Как видите, дело здесь поставлено серьезно.
Вошел и управляющий — зрителей что-то больше не появлялось. В ожидании начала представления официант по распоряжению управляющего обносит публику вином, пробираясь между рядов.
— А ну-ка, налей господину Спире!
— Спасибо, дай бог тебе здоровья! — благодарит тот, осушив чарочку.
— Налей чарку и дяде Гавре.
— Не надо, что-то не хочется; я ведь только из уважения к тебе пришел.
— Спасибо! Выпей хоть одну — вино доброе!
— Ну ладно, дай тебе бог здоровья и удачи в делах! Да благословит вас господь! — говорит Гавра.
— Дай бог! — смиренно отвечает Ивич, не помня себя от счастья.
— Ну, начинайте, Васа! — крикнул подмастерью печника его дядя, заметив племянника в дверях читальни.
Представление началось. Официант продолжает угощать вином; публика пьет и хохочет в полном восторге. Особенно забавен Йова, играющий Пелу.
Сапожника Срету играет сам художественный руководитель, чтобы лучше изобразить пьяного, он как следует хлебнул перед спектаклем.
— До чего же хорошо он представляет, совсем как пьяный?! — удивляется дядя Гавра.
Актеры на сцене, а особенно те, что выглядывают из приоткрытой двери читальни, фыркают от смеха при этих словах.
Суфлер говорит в щель, специально для этого оставленную в переборке; если актеры не расслышат чего, они без стеснения переспрашивают.
— Пела норовит выцарапать ему глаза, — подсказывает суфлер,
— Не толкайся! — слышится возглас из читальни: там идет борьба за место в дверях.
— Молчите вы там, не слышит человек! — убеждает их суфлер, а Пела таращит глаза в ожидании подсказки.
— Пела норовит выцарапать ему глаза, — произносит, наконец, Йова меланхоличным, грустным тоном.
Актер грозно сверкнул очами и затряс головой.

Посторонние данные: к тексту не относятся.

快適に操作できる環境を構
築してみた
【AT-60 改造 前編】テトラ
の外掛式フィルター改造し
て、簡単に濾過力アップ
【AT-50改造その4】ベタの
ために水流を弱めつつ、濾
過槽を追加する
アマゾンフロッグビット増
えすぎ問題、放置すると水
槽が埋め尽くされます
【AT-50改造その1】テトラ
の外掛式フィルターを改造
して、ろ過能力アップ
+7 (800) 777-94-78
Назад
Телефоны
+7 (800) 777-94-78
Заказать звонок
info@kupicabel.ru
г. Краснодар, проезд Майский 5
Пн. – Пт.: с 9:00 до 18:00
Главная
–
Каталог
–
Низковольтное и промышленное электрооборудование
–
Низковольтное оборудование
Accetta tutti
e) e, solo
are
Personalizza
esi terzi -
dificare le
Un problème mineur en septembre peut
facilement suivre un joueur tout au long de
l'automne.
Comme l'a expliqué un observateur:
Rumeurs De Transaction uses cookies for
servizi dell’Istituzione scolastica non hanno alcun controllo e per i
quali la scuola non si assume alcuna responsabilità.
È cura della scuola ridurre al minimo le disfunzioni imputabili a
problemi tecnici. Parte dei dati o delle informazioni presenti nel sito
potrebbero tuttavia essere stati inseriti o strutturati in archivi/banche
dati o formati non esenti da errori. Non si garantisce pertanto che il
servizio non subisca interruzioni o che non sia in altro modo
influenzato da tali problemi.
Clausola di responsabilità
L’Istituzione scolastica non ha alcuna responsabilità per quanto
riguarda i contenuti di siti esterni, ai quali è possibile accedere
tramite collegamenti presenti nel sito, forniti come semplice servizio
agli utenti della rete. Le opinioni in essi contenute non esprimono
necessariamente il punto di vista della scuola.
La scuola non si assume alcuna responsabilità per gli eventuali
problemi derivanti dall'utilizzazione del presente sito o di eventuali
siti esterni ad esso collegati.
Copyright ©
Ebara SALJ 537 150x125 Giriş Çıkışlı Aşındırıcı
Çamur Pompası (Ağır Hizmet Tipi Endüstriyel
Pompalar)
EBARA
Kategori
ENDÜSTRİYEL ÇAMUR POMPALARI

Тут только Пела сообразила и о воплем бросилась на Срету.
По залу пронесся громкий смех.
— Смотри, смотри, как Иова рассвирепел, — слышатся крики.
Представление продолжается.
— Пела чихает! — шипит суфлер.
— Пела чихает, — повторяет Йова.
— Да чихай же, осел, слышишь, что тебе говорят! — бормочет актер.
— Это тебе нужно чихать, а не мне! — злится Йова.
Актер украдкой толкает его ногой под столом и бурчит: «Чихай, бестия!»
— Спроси его, кому чихать? — защищается Йова.
— Пеле, Пеле, — слышится голос суфлера.
Тогда Йова, приняв соответствующую позу, откидывает голову и чихает.
Представление продолжается.
— Пора идти, — говорит дядя Гавра и встает. Происходит некоторая заминка — актеры смотрят в его сторону.
— Посиди еще немного, — уговаривает Ивич.
Начали подниматься и другие зрители. Прощаются с теми, кто остается, и с управляющим.
— Спокойной ночи! — кричат они артистам. — Посмеялись всласть!
— Спокойной ночи! — отвечают те, стараясь вежливым обращением подогреть интерес публики к театру.
— Ну-ка, выпей еще стаканчик, — потчует кой-кого управляющий уже в дверях, стараясь завлечь публику и на будущее.
Так постепенно разошлись все, не дождавшись окончания спектакля.
—
После этого было дано еще два-три представления, но зрителей приходило все меньше. Кто побывал однажды, в другой раз уже не шел, полагая, что зрелище это, как и чудеса, которые показывают на ярмарках, достаточно видеть один раз.
Но молодые люди не падали духом. Трудились не покладая рук.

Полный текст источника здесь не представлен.